Alprick - Oh! and another piece of clutter - "elephant in the room" - which I omitted to mention in my recent post but was today reminded of with Links on II posting of yesterday - just a small matter of US$ 60 Bio claimed to be owed by the oil majors to the Nigerian Government and in particular to the Delta State Kingdom - I would suggest that even Links now rightly focuses his comments on the world oil markets and Nigerian state politics aka where the real problems lie that is currently affecting our Nigerian adventure. He doesn't seem to engage in the mindless who is who or apply the old-style schoolyard bullying techniques to ramp the share price that is used by certain commentators on this bb.

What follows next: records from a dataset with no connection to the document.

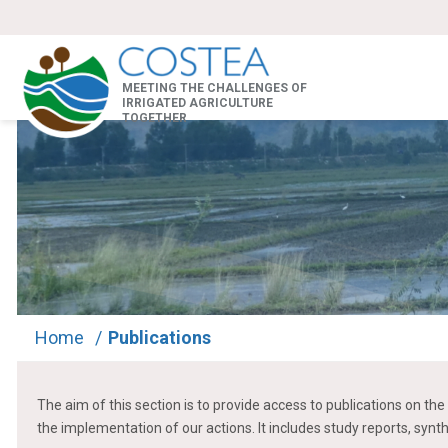
MEETING THE CHALLENGES OF
IRRIGATED AGRICULTURE
TOGETHER
Home
/
Publications
The aim of this section is to provide access to publications on 
the implementation of our actions. It includes study reports, synt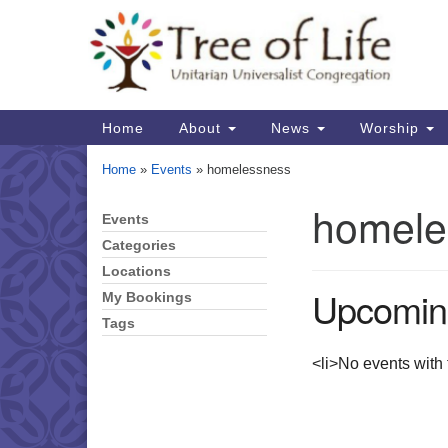
Google
Map
Main
Home
About
News
Worship
Navigation
Home
»
Events
»
homelessness
homele
Events
Section
Navigation
Categories
Locations
Upcomin
My Bookings
Tags
<li>No events with t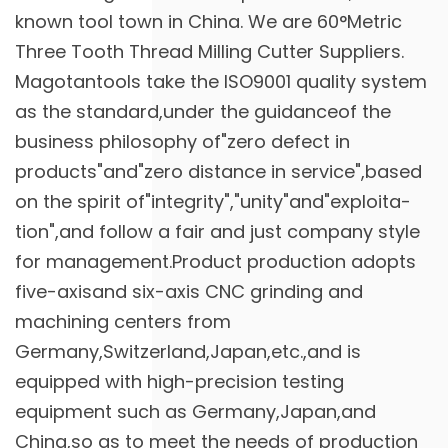
known tool town in China. We are
60°Metric
Three Tooth Thread Milling Cutter Suppliers
.
Magotantools take the ISO9001 quality system
as the standard,under the guidanceof the
business philosophy of"zero defect in
products"and"zero distance in service",based
on the spirit of"integrity","unity"and"exploita-
tion",and follow a fair and just company style
for management.Product production adopts
five-axisand six-axis CNC grinding and
machining centers from
Germany,Switzerland,Japan,etc.,and is
equipped with high-precision testing
equipment such as Germany,Japan,and
China,so as to meet the needs of production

https://www.reuters.com/article/nigeria-oil/update-1-nigeria-govt-cant-recover-62-bln-sought-from-oil-majors-minister-idUSL5N27156M?rpc=401&
just to be clear with you, BS, that's your baggage not mine. the last 10 years is only remotely interesting to me as a contextual rationale for how we come to be so undervalued today. opportunities like this don't occur very often. sorry bout that but it's just how it is: anyway you will see soon enough now.
Alprick - Yes, you put your finger right on it - baggage - that's the story of SLE - what other reason could there be for the almost total devastation of the share price over the last 10 years and for it's current abysmal value when we have the bright prospects of actual gas and oil in situ with OML18 - the more things change the more they stay the same - let's hope not!
boy you've got some baggage in there, BS. think you may need to declutter...
bluepill - Yes it certainly does - I've always maintained SLE has a bright future ín OML18 provided the Nigerian government would pass the bill, pay the monies and that somehow Niger Delta locals could be placated in some way for the abuse they and the Niger Delta must have suffered over the last 50 years by the oil majors. Hopefully, the new road network, planned development of Port Harcourt together with new regional gas pipelines network /Bony LNG trains bode well for Eroton and SLE hopefully in the near future?
neat maths, bluerill. the quicker and dirtier the better. just serves to remind what a gaping chasm of value opportunity san leon today reflects.
And, perhaps even more importantly, the bid for Eland, no matter how one feels about sle, Oisin and/or the company's history, puts paid to this often hysterical notion of big, bad, black hole Nigeria. Seplat's cash on the barrel head must come as a welcome relief to the blackswan's of the world.....
Not sure I get your point red. There are 'corporate actions' and then there are cash bids for neighbouring businesses. Eland, which is only producing net around 10k bbls/day, is as close to a pure comp for SanLeon as you're going to get, so the premium paid is far less important than the imputed valuation for its core business and how that reflects on ours, which I am working on now. However, a back of the fag-packet estimate shows that at 166p, Ela is going out at right around a market cap of £350m and an enterprise value of over £400m fully diluted, which includes over £30m in net debt. Meantime, sle have $40m in net cash, with roughly 140m more due and a market cap of just £116m (effectively a negative enterprise value and therefore no imputed value for the operating business), so a bid which values the operating business at even a tiny fraction of (less than 20% say) of Eland's would already get you to above 60p. But again, that's very quick and dirty.....
Corporate action is always a good sign, but I don't think a 30% premium is going to help many here Blue----but at least it shows that maybe the sector has reached a level.